そのため、アップスキリングにおけるフォローアップでは、以下のポイントに注意しながら実施していくとよいでしょう。
フォローアップのポイント
- 話しやすい雰囲気を作る
- 内容を詰め込まない
- 参加者同士でフィードバックさせる
- PDCAサイクルを意識する
アップスキリングの成功事例
それでは最後に、アップスキリングの成功事例を2件ご紹介いたします。アップスキリングのイメージづくりにお役立てください。
株式会社ユナイテッドアローズの事例
紳士服・婦人服および雑貨等の商品を販売するセレクトショップを展開している株式会社ユナイテッドアローズ。この会社の社員教育では、「真心と美意識をこめてお客様の明日を創り、生活文化のスタンダードを創造し続ける。」という経営理念のもと、常にお客様のことを第一に考えて行動できる販売員の育成(アップスキリング)に力を入れています。
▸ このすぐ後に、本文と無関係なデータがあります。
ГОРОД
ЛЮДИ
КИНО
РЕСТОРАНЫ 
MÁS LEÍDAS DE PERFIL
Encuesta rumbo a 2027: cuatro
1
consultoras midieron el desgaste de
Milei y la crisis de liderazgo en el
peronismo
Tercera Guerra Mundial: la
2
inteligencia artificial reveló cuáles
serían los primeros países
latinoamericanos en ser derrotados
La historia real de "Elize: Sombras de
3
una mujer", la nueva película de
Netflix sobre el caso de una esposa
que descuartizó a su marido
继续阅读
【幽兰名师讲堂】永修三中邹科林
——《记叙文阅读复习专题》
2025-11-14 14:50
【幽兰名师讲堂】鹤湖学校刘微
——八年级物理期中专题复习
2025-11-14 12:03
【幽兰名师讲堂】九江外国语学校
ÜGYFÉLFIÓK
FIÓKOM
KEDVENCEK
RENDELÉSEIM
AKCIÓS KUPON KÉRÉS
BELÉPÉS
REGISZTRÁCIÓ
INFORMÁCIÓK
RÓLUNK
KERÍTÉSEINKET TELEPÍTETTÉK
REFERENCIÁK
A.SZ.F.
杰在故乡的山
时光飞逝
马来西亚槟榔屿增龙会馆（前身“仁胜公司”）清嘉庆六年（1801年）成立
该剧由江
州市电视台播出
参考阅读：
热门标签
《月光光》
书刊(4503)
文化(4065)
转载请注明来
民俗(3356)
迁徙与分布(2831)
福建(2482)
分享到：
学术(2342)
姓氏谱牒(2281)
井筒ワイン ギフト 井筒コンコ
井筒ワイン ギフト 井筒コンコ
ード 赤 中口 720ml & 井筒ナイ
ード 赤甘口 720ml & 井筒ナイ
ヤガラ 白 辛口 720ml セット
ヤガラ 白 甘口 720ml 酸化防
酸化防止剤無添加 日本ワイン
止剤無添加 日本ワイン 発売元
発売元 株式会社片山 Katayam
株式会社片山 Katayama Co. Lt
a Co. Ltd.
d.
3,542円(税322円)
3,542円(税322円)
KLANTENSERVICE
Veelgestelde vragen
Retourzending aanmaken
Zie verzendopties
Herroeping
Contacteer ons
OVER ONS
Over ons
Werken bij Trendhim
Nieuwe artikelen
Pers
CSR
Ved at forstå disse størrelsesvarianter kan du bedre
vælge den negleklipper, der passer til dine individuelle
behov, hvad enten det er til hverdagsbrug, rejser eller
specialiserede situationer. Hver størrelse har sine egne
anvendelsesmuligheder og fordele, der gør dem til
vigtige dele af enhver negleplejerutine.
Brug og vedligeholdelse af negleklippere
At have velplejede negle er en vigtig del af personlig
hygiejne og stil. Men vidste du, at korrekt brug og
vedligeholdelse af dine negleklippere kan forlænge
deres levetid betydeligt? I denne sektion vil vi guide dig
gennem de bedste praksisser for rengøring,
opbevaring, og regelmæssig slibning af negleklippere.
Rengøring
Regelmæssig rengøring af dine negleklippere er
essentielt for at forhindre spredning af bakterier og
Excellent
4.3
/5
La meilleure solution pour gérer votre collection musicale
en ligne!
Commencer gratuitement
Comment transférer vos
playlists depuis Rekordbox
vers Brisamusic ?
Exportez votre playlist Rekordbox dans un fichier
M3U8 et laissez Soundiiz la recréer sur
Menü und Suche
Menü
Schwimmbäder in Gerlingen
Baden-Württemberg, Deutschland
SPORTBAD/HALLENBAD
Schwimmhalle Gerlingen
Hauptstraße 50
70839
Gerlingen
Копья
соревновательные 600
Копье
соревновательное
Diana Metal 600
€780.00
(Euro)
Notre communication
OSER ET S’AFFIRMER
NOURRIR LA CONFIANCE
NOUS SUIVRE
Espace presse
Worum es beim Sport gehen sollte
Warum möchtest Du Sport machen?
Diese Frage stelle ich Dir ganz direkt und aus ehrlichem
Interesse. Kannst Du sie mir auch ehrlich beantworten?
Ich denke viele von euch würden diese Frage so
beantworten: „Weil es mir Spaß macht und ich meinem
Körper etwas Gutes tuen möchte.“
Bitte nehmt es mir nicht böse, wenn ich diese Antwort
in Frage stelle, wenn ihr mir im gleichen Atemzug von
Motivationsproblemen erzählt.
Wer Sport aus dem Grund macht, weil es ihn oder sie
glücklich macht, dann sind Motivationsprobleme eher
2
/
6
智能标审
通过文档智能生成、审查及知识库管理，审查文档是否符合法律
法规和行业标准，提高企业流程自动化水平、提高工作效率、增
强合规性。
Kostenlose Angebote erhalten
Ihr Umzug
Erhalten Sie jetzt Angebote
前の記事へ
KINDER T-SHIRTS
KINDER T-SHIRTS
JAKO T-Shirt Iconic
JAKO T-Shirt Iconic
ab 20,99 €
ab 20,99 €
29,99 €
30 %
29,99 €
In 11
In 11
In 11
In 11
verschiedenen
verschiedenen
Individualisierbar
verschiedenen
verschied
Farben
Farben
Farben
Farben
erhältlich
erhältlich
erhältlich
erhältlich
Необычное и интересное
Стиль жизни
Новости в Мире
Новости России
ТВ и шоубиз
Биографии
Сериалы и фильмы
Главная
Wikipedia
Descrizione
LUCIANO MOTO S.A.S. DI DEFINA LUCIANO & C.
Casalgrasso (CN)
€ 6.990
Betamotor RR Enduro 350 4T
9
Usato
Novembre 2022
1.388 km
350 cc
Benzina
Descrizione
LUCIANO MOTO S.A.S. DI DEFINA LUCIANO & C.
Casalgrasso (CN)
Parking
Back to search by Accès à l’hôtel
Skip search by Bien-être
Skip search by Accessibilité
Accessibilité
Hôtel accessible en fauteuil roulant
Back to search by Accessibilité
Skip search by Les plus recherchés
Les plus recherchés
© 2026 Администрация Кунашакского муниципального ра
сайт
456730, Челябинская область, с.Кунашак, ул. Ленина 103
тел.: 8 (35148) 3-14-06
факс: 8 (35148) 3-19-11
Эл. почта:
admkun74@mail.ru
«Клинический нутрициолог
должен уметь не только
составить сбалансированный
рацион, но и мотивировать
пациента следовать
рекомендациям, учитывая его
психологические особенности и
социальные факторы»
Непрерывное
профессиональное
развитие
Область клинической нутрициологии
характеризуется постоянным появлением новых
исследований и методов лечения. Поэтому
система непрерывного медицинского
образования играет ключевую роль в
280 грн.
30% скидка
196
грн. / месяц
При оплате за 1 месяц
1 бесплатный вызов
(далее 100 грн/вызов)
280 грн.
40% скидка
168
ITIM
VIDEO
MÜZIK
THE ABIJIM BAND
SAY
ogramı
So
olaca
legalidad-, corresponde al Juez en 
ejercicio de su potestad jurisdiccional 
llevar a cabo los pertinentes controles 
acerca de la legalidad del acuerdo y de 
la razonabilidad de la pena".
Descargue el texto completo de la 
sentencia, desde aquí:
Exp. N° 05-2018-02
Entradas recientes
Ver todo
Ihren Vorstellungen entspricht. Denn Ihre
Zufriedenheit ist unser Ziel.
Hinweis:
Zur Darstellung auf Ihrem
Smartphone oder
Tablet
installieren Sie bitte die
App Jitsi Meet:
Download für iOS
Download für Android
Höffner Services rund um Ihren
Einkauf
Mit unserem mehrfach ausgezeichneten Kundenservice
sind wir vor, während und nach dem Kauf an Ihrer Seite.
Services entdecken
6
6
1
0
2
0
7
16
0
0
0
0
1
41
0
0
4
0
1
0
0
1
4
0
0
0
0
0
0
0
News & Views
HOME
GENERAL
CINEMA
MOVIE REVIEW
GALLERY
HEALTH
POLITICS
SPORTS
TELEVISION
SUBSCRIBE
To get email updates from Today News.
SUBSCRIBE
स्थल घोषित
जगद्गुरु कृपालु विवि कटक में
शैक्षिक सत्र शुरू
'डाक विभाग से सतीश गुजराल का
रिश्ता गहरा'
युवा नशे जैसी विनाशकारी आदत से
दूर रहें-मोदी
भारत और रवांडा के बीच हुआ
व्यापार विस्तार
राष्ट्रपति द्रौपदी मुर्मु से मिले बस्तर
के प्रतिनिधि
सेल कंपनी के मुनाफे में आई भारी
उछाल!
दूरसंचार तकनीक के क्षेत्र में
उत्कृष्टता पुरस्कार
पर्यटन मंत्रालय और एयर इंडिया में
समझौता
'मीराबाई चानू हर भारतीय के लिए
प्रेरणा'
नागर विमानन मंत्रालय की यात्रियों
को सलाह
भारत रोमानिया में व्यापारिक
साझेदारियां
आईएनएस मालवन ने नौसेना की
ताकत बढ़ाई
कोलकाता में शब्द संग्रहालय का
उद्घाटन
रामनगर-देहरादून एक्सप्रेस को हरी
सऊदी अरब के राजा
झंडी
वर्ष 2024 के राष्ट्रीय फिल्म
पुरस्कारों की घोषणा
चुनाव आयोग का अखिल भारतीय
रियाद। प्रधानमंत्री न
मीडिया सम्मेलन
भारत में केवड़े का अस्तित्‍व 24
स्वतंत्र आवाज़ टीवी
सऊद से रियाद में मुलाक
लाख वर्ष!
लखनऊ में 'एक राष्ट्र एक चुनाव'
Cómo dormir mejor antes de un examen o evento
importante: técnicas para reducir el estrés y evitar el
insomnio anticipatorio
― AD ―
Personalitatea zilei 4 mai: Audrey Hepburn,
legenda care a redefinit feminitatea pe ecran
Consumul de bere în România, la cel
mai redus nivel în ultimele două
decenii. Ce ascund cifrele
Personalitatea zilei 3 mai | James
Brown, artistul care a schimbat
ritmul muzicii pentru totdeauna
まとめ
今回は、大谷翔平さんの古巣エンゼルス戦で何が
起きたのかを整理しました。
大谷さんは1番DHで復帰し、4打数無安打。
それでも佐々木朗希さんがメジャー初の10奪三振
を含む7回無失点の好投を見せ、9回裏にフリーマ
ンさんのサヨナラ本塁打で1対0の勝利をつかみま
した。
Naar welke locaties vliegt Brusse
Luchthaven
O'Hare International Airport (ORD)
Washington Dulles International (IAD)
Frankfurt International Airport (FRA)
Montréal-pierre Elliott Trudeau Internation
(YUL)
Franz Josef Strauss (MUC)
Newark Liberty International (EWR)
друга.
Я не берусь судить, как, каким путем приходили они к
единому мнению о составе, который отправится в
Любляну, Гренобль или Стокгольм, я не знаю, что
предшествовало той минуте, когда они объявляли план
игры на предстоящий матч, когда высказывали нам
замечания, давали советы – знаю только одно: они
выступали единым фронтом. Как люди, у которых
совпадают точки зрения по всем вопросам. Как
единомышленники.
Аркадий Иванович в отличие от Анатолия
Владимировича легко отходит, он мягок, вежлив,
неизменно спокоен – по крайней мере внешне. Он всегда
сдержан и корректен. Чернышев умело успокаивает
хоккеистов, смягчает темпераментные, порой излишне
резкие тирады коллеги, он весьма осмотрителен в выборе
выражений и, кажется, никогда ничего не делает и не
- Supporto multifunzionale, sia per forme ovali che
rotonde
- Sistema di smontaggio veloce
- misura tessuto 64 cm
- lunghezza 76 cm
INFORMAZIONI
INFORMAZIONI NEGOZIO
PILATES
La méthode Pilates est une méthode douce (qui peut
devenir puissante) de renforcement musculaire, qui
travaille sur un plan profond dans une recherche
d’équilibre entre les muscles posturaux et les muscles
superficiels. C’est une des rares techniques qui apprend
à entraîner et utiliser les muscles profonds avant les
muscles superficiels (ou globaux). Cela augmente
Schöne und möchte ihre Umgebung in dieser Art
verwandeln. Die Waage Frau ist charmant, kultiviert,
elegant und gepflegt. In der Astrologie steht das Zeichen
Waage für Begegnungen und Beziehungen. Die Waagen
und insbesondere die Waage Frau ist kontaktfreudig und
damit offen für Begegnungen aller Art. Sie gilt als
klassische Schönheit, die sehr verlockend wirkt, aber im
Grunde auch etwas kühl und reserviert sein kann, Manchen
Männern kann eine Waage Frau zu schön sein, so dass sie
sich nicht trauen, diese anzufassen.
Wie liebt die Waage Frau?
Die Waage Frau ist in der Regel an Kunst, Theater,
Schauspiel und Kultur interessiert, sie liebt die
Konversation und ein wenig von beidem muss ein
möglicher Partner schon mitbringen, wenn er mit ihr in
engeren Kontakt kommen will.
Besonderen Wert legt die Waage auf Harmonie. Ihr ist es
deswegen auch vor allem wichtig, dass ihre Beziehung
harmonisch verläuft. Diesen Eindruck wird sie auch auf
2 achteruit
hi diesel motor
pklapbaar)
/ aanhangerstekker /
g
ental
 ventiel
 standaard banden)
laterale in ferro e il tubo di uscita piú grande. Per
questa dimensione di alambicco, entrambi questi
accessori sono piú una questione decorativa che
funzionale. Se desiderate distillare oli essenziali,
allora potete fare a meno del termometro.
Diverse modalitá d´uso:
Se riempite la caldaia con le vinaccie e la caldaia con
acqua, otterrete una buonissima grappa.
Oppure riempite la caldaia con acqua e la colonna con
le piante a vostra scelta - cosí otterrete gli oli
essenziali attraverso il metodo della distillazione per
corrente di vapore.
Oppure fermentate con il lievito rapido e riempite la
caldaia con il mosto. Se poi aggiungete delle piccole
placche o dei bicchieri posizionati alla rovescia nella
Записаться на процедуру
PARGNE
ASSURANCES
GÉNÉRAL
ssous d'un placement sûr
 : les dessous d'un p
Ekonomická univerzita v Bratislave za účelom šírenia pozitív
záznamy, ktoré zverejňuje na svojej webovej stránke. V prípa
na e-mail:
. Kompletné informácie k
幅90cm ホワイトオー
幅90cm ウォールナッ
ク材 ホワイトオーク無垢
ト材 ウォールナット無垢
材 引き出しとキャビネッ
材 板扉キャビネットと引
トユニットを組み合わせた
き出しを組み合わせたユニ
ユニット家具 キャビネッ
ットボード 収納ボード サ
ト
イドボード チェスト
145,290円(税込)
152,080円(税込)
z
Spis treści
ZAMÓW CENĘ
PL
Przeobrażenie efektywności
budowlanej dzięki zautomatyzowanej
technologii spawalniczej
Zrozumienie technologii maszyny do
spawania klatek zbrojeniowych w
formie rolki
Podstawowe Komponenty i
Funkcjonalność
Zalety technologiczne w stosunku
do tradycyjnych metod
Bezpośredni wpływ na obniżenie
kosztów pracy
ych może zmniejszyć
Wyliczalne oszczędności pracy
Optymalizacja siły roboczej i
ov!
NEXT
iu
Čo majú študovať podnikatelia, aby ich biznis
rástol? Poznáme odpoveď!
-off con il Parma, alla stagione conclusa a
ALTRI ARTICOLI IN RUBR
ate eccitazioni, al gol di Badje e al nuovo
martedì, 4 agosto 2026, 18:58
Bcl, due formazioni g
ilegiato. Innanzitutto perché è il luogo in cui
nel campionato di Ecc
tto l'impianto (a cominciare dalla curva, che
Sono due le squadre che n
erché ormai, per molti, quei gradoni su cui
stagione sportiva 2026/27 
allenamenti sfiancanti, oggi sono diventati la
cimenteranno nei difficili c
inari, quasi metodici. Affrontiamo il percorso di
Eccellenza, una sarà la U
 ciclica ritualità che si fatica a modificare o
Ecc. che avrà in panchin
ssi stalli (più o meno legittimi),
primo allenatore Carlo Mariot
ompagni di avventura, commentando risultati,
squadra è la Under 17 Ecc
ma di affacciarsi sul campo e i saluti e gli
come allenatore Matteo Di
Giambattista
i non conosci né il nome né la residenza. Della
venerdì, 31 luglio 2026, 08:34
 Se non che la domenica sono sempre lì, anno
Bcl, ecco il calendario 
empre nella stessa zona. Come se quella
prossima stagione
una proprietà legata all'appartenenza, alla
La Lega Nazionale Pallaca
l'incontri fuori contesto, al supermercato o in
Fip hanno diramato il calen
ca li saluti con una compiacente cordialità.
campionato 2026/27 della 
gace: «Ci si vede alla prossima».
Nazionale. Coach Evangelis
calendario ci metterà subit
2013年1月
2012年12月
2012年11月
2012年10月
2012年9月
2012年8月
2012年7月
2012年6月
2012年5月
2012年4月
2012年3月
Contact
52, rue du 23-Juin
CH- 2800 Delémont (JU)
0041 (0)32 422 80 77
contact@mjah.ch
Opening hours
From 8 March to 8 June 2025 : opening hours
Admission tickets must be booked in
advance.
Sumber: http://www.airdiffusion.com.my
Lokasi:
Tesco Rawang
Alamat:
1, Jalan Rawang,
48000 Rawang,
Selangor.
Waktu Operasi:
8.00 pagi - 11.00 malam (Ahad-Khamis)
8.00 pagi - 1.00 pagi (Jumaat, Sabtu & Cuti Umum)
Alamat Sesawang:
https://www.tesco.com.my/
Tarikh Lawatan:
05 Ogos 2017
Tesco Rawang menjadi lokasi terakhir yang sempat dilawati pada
具体的な方法としては、クラウド型eラーニングサービス『shouin+』を活用し、コーストレーニングや動画コンテンツ視聴で業務知識の習得を促し、さらにはクイズやチェックリスト、検定機能を活用し、学んだ業務内容のチェックを行っているといいます。
この効果的な学習方式によって、ユナイテッドアローズでは社員の接客スキルの底上げに成功。接客レベルは、その目標値に対する達成率を比較すると、例年の約2.5倍に向上したそうです。
とくに、接客に関するアップスキリングは、口頭で言われるよりも百聞は一見にしかずで、動画コンテンツが視覚的に理解できることで役立ったといいます。
■株式会社ユナイテッドアローズの事例|目標達成者数を2.5倍に!フルリモート化で効果を高めたUAの研修とは?
株式会社オンリー
ビジネスウェアを全国で約60店舗運営している、株式会社オンリー。この会社では、各店の店長・トレーナーが新入社員を指導する形をとっていましたが、どうしてもそれぞれのやり方でのレクチャーになってしまっている部分があり、同時期入社の社員でもスキルに差が出てしまう点を課題として抱えていました。
そこで株式会社オンリーでは、この解決策としてクラウド型eラーニングサービス『shouin+』の導入を決定。動画コンテンツを指導手段のメインとしながら、動画レビュー機能および検定機能をスキル把握に活用するなど、アップスキリングの基盤を整えました。
すると、これにより社員一人ひとりに同じ内容で指導ができるようになったほか、学習状況の把握がしやすくなったことで個々に合わせたフォローアップがしやすくなり、結果としてスキル平準化を実現しました。
■株式会社オンリーの事例|新入社員一人ひとりのスキルを見える化し、平準化を実現!
まとめ
目まぐるしく変化する社会において、働く人々のスキルアップ(アップスキリング)は企業を維持するために欠かせないものです。
今回は、そんなアップスキリングについて、その概要から実施方法、コツと注意点までくわしく解説いたしました。
アップスキリングは、効果的に実施することで、生産性の向上や企業競争力の向上、従業員定着率の向上など、あらゆる面からメリットが見込まれるものです。
今回お伝えしたアップスキリング実施のコツと注意点を参考に、ぜひ貴社のアップスキリング実施にお役立てください。